As the answer, give every line of the records that includes the word "Fragen".

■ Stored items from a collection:
=====

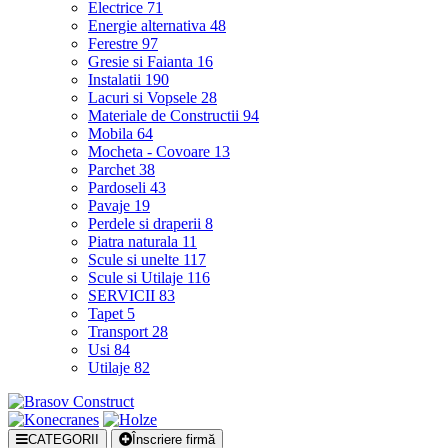
Electrice
71
Energie alternativa
48
Ferestre
97
Gresie si Faianta
16
Instalatii
190
Lacuri si Vopsele
28
Materiale de Constructii
94
Mobila
64
Mocheta - Covoare
13
Parchet
38
Pardoseli
43
Pavaje
19
Perdele si draperii
8
Piatra naturala
11
Scule si unelte
117
Scule si Utilaje
116
SERVICII
83
Tapet
5
Transport
28
Usi
84
Utilaje
82
CATEGORII
Înscriere firmă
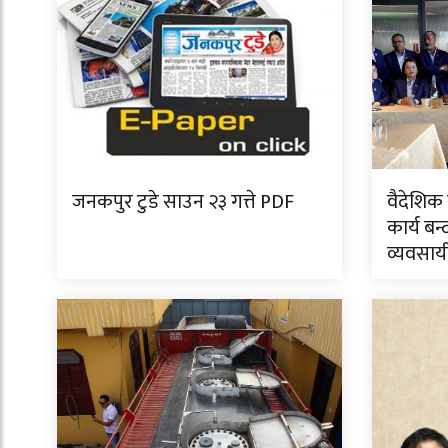
जनकपुर टुडे साउन २३ गत्ते PDF
वैदेशिक
कार्य बन्
व्यवसाय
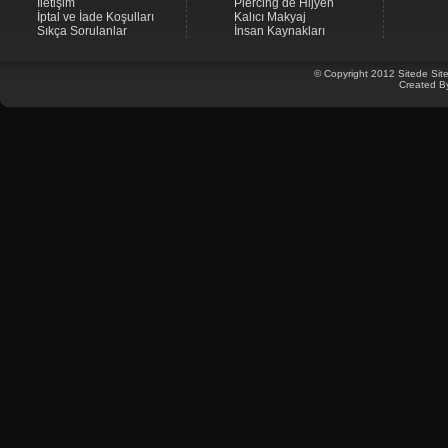
İletişim
Piercing de Hijyen
İptal ve İade Koşulları
Kalıcı Makyaj
Sıkça Sorulanlar
İnsan Kaynakları
© Copyright 2012 Sitede Site
Created B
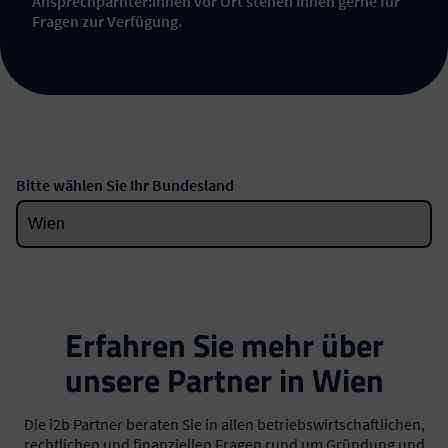
Ansprechparnter:innen vor Ort stehen Ihnen gerne für
Fragen zur Verfügung.
Bitte wählen Sie Ihr Bundesland
Erfahren Sie mehr über
unsere Partner in Wien
Die i2b Partner beraten Sie in allen betriebswirtschaftlichen,
rechtlichen und finanziellen Fragen rund um Gründung und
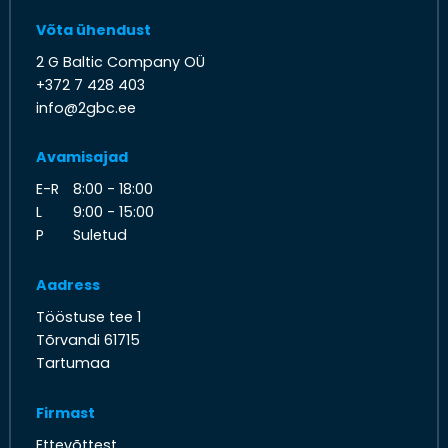
Võta ühendust
2 G Baltic Company OÜ
+372 7 428 403
info@2gbc.ee
Avamisajad
E-R
8:00 - 18:00
L
9:00 - 15:00
P
Suletud
Aadress
Tööstuse tee 1
Tõrvandi 61715
Tartumaa
Firmast
Ettevõttest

=====

■ Worked solution:
Fragen zur Verfügung.
rechtlichen und finanziellen Fragen rund um Gründung und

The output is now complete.